Oh well, here to wishful thinking!!!

All of the above nodes seem to support the premise of the title. I disagree with the title of this node. I think that motorcycles should not have a higher speed limit. Speeding accounted for 41% of all fatal motorcycle crashes as opposed to 30% for all vehicles. Speed correlates with higher death rates.

Both Starrynight and Wedge.net tell us that a motorcycle rider is less likely to get in an accident than a car driver. This is false. For every 100 milion miles traveled, 1.9 car drivers died, but 36.5 motorcycle riders died. That's 19.2 times more likely. If you break it down by vehicle numbers, rather than by distance, there were 57 motorcycle deaths per 100,000 registered vehicles in 1999, compared to 17 for cars. That's 3.4 times as many.

By the way, the most common type of motorcycle death was caused by the motorcycle leaving the road (41%), followed by the motorcycle or other vehicle running a red light (18%). Motorcycle deaths are almost evenly divided between rural and urban settings (switching in recent years to rural being the more common). Also, 91% of motorcycle deaths were male.

Where does he get all these crazy numbers?! They come from the National Highway Transportation Safety Administration, who keeps tabs on all fatal accidents in the United States down to the minute detail.

My significant other used to work in an emergency room, where they had a name for motorcycle riders: organ donors.

She always claimed that a disproportionate number of organ donors were post-accident motorcyclists. Think about it: they tend to be young men in fairly good physical condition with head trauma - just about the perfect donor.

Interestingly enough, there was a brief article related to this topic at Wired News today...

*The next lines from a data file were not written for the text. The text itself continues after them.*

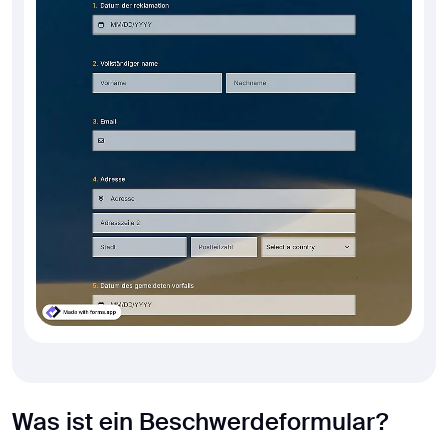
Was ist ein Beschwerdeformular?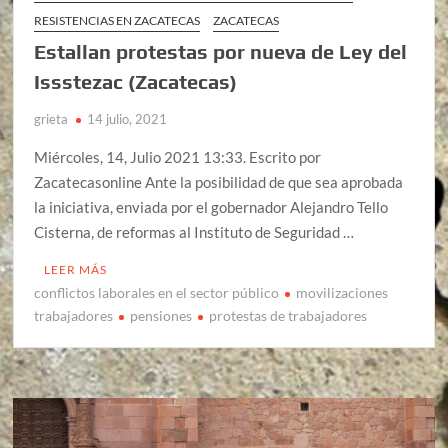
RESISTENCIAS EN ZACATECAS
ZACATECAS
Estallan protestas por nueva de Ley del
Issstezac (Zacatecas)
grieta
14 julio, 2021
Miércoles, 14, Julio 2021 13:33. Escrito por
Zacatecasonline Ante la posibilidad de que sea aprobada
la iniciativa, enviada por el gobernador Alejandro Tello
Cisterna, de reformas al Instituto de Seguridad …
LEER MÁS
conflictos laborales en el sector público
movilizaciones
trabajadores
pensiones
protestas de trabajadores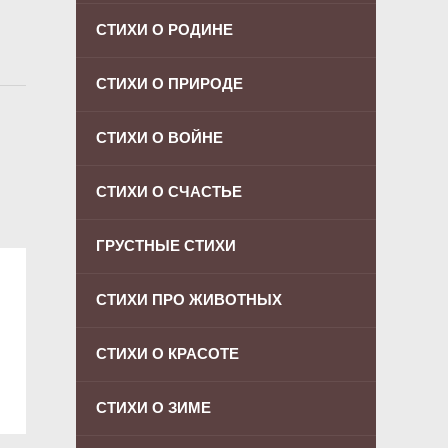
СТИХИ О РОДИНЕ
СТИХИ О ПРИРОДЕ
СТИХИ О ВОЙНЕ
СТИХИ О СЧАСТЬЕ
ГРУСТНЫЕ СТИХИ
СТИХИ ПРО ЖИВОТНЫХ
СТИХИ О КРАСОТЕ
СТИХИ О ЗИМЕ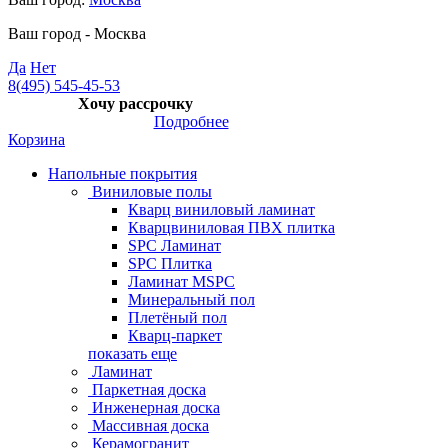
Ваш город -
Москва
Да
Нет
8(495) 545-45-53
Хочу рассрочку
Подробнее
Корзина
Напольные покрытия
Виниловые полы
Кварц виниловый ламинат
Кварцвиниловая ПВХ плитка
SPC Ламинат
SPC Плитка
Ламинат MSPC
Минеральный пол
Плетёный пол
Кварц-паркет
показать еще
Ламинат
Паркетная доска
Инженерная доска
Массивная доска
Керамогранит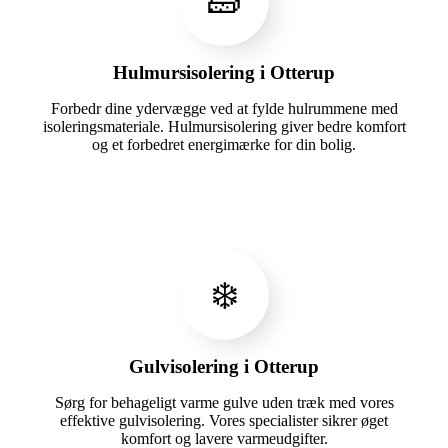
🧱
Hulmursisolering i Otterup
Forbedr dine ydervægge ved at fylde hulrummene med
isoleringsmateriale. Hulmursisolering giver bedre komfort
og et forbedret energimærke for din bolig.
❄️
Gulvisolering i Otterup
Sørg for behageligt varme gulve uden træk med vores
effektive gulvisolering. Vores specialister sikrer øget
komfort og lavere varmeudgifter.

Motorcycle fatalities are on the rise, prompting federal officials to push for better training programs, tougher enforcement of mandatory helmet laws and making car and truck drivers more aware of motorcyclists. The statistics are sobering: 2,472 bikers were killed in 1999, the largest number of fatalities since 1991. For every 100 million miles traveled, an average of 36.5 motorcyclists were killed, compared to a mere 1.9 drivers on four wheels. The two biggest causes of motorcycle-related deaths remain unchanged: speeding and drinking.

Well, this is going to be a stupid writeup, but what the heck....

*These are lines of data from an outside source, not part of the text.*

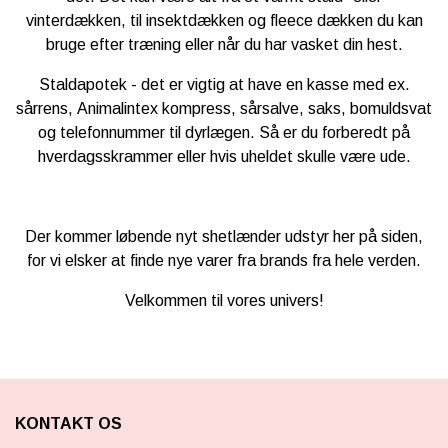
vinterdækken, til insektdækken og fleece dækken du kan
bruge efter træning eller når du har vasket din hest.
Staldapotek - det er vigtig at have en kasse med ex.
sårrens,
Animalintex kompress, sårsalve, saks, bomuldsvat
og telefonnummer til dyrlægen. Så er du forberedt på
hverdagsskrammer eller hvis uheldet skulle være ude.
Der kommer løbende nyt shetlænder udstyr her på siden,
for vi elsker at finde nye varer fra brands fra hele verden.
Velkommen til vores univers!
KONTAKT OS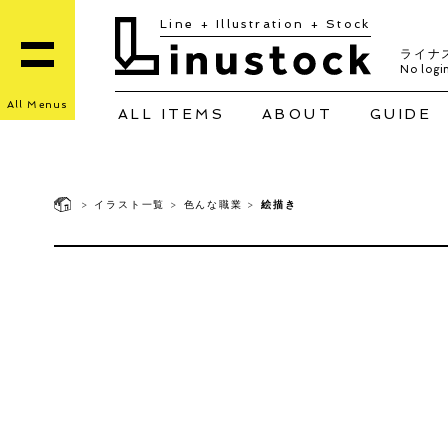
Line + Illustration + Stock
ライナ
No login
All Menus
ALL ITEMS
ABOUT
GUIDE
>
イラスト一覧
>
色んな職業
>
絵描き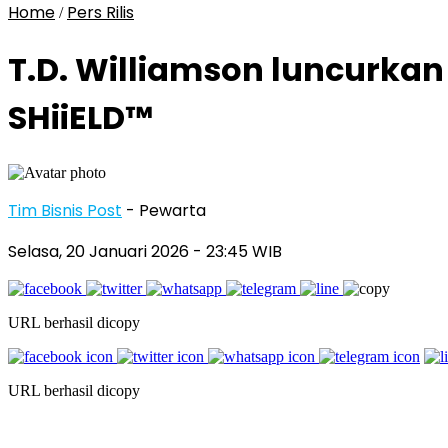
Home
Pers Rilis
/
T.D. Williamson luncurkan
SHiiELD™
Tim Bisnis Post
- Pewarta
Selasa, 20 Januari 2026
- 23:45 WIB
URL berhasil dicopy
URL berhasil dicopy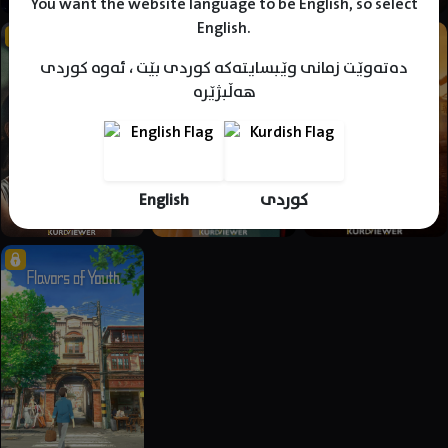
You want the website language to be English, so select
English.
دەتەوێت زمانی وێبسایتەکە کوردی بێت ، ئەوە کوردی
هەڵبژێرە
English
کوردی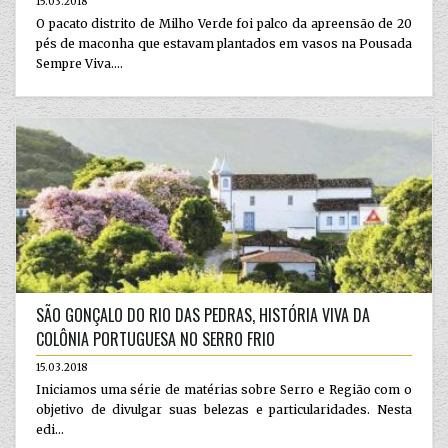
15.03.2018
O pacato distrito de Milho Verde foi palco da apreensão de 20
pés de maconha que estavam plantados em vasos na Pousada
Sempre Viva....
SÃO GONÇALO DO RIO DAS PEDRAS, HISTÓRIA VIVA DA
COLÔNIA PORTUGUESA NO SERRO FRIO
15.03.2018
Iniciamos uma série de matérias sobre Serro e Região com o
objetivo de divulgar suas belezas e particularidades. Nesta
edi...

Apparently, none of you have ever witnessed or seen the aftermath of a car-motorcycle collision. Believe me - you are fooling yourself if you think a 500 lb (or more!) motorcycle presents no threat to an auto, even an SUV. Rest assured that a 70 MPH bike is a very dangerous projectile, capable of splitting a car nearly in two, particularly in a broadside collision.

Besides - why bother raising the speed limit for motorcycles? From what I can see, most motorcyclists who wish to speed already do so with wild abandon.